The tradition here when someone dies is to do 9 days of prayers, with the 9th day being the biggest and almost a celebration. I went to the 9th day of prayers for Francisco, where I also had to bring some more bad news to the community. My close friend, Beatrice, who is the new youth coordinator, had applied for a scholarship from FUNDAHMER to help pay for her to go to college. She had been calling me every few days for the last month asking about the scholarship. Few (if any) kids from Las Mesas have gone on to college, and Beatrice's desire to study impressed and motivated me. But I know that in reality it is economically impossible for her to go to college without a lot of outside help.  I want so badly for her to be able to study, but I had to tell her that night, at the funeral, that there were no funds for her scholarship.

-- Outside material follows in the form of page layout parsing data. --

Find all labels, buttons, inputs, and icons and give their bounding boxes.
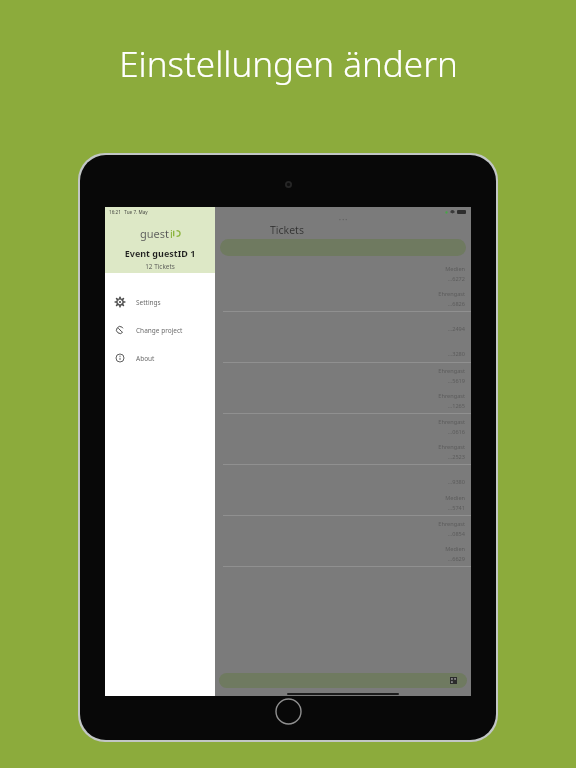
button[interactable]: Settings [105, 288, 215, 316]
staticText: 12 Tickets [105, 262, 215, 271]
staticText: Einstellungen ändern [119, 40, 458, 88]
button[interactable]: About [105, 344, 215, 372]
staticText: Settings [136, 298, 161, 307]
staticText: guest [140, 226, 170, 241]
button[interactable]: Home [275, 698, 302, 725]
staticText: 16:21 Tue 7. May [109, 209, 148, 215]
staticText: Change project [136, 326, 183, 335]
staticText: Event guestID 1 [105, 247, 215, 259]
staticText: • • • [339, 217, 348, 224]
staticText: About [136, 354, 155, 363]
button[interactable]: Search [220, 239, 466, 256]
button[interactable]: Change project [105, 316, 215, 344]
staticText: i [170, 226, 173, 241]
button[interactable]: Scan ticket [450, 677, 457, 684]
staticText: Tickets [270, 223, 304, 237]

It almost brought me to tears when she told me (after the news) that she was going to apply for a job at a nearby factory - a factory that we would call a sweatshop.

Despite the night being emotionally draining, it was a beautiful experience... from being there to share in the prayers, the songs, hearing how much Francisco meant to the youth, being able to just hug Beatrice to ending the night with a fun walk back to Los Naranjos at midnight under the moon and stars. And finally being able to share the night with my friend Julia, a close friend from the States that had come to visit me for a short time. 

To bring things to a close, I think I am realizing how much I took my education for granted. Just the opportunity to go to high school here (and in most of the world) is a huge opportunity. Only 1% of the world's population receives a college education. Just because I went to college I am automatically set apart from 99% of the world's population. When I think of this, I ask myself what am I going to give back? So much has been given to me. It is true that I have worked hard to go to school, but no harder than some of my friends here who will never see the inside of a college classroom. I owe it to the rest, to give back at least a little something.
I am convinced that those with an education must work for and be the voice for those who are ignored, oppressed, impoverished and unable to fight for themselves.